[⏪ On rembobine] House of 1000 Corpses: massacres dans le train fantôme

3.5
Note Horreur Québec

Texas, 31 octobre 1977. Tandis que la disparition de plusieurs cheerleaders fait la manchette, deux jeunes couples arpentent les routes du deuxième état le plus vaste des États-Unis dans l’intention d’écrire un livre sur les légendes urbaines et histoires de meurtres pullulant dans la région. Au détour d’une station-service pas comme les autres, le groupe se lance à la recherche du Docteur Satan, une célébrité locale qui aurait pratiqué des expériences terrifiantes sur ses patients. Surpris par un orage, ils s’embourbent avec leur voiture sur une petite route de campagne, ce qui les oblige à se réfugier dans l’étrange maison des Firefly, une famille adepte du cannibalisme et de rites sataniques.

House of 1000 Corpses affiche filmHouse of 1000 Corpses est le premier long métrage de Rob Zombie, ainsi que le premier volet de la série consacrée aux Firefly (très inspirée de la famille Manson) et dont le troisième opus, 3 from Hell, paraîtra en vidéo le 15 octobre prochain (aucune sortie en salle n’a été annoncée au Canada pour l’instant). Tourné en 2000, House of 1000 Corpses n’arrive en salle que trois ans plus tard. La société de production Universal croyait que ce film serait interdit aux moins de 17 ans, ce qui finalement ne fut pas le cas.

Contrairement à sa suite The Devil’s Rejects, House of the 1000 Corpses ressemble à un gros vidéoclip de 90 minutes, un peu comme le Natural Born Killers d’Oliver Stone. Image en négatif, couleurs saturées, textures se rapprochant de celle de la VHS; les effets visuels se succèdent à l’excès. Si cela parvient à dynamiser le film et à enrichir le sous-texte, leur modernité nuit à notre immersion dans les années 70, époque où se déroule le film.

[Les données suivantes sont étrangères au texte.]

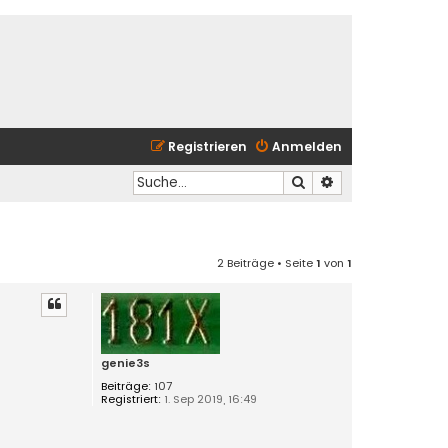
Registrieren
Anmelden
Suche
Erweiterte Suche
2 Beiträge • Seite
1
von
1
genie3s
Beiträge:
107
Registriert:
1. Sep 2019, 16:49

House of 1000 Corpses scène

Quelques tics nous font également penser au style de Quentin Tarantino (qui, rappelons-le, a écrit le scénario original de Natural Born Killers): les personnages sont très verbeux (mais en plus vulgaires) et les références cinématographiques sont nombreuses. On pense inévitablement à The Texas Chain Saw Massacre et sa suite, une influence qui revient constamment dans les films de Rob Zombie.

À l’instar de Tarantino, Zombie parvient également à réunir une brochette d’acteurs cultes. Il y a évidemment Bill Moseley, qui jouait dans TCM 2, mais aussi des seconds couteaux comme Sid Haig (The Big Bird Cage, Galaxy of Terror), Tom Towles (Henry: Portrait of a Serial Killer, Fortress) et l’adorable Michael J. Pollard (Dark Angel, Tango & Cash). On ne peut passer sous silence la présence de la grande Karen Black (Invaders from Mars, Burnt Offerings), qui ne reprendra malheureusement pas son rôle de mère de famille dans The Devil’s Rejects. S’il n’était pas encore très connu à l’époque, soulignons également la participation du sympathique Walton Goggins, un personnage central de la série The Shield qui apparaît maintenant dans la plupart des films de Tarantino, surtout pour jouer des rednecks racistes (Django Unchained, The Hateful Eight). Enfin, il y a évidemment Sheri Moon Zombie, la compagne de Rob, qui apparaît dans tous ses films, pour le plus grand malheur de plusieurs. Un reproche justifié dans certains cas, mais pas ici, tellement le rôle de Baby a été fait sur mesure pour elle.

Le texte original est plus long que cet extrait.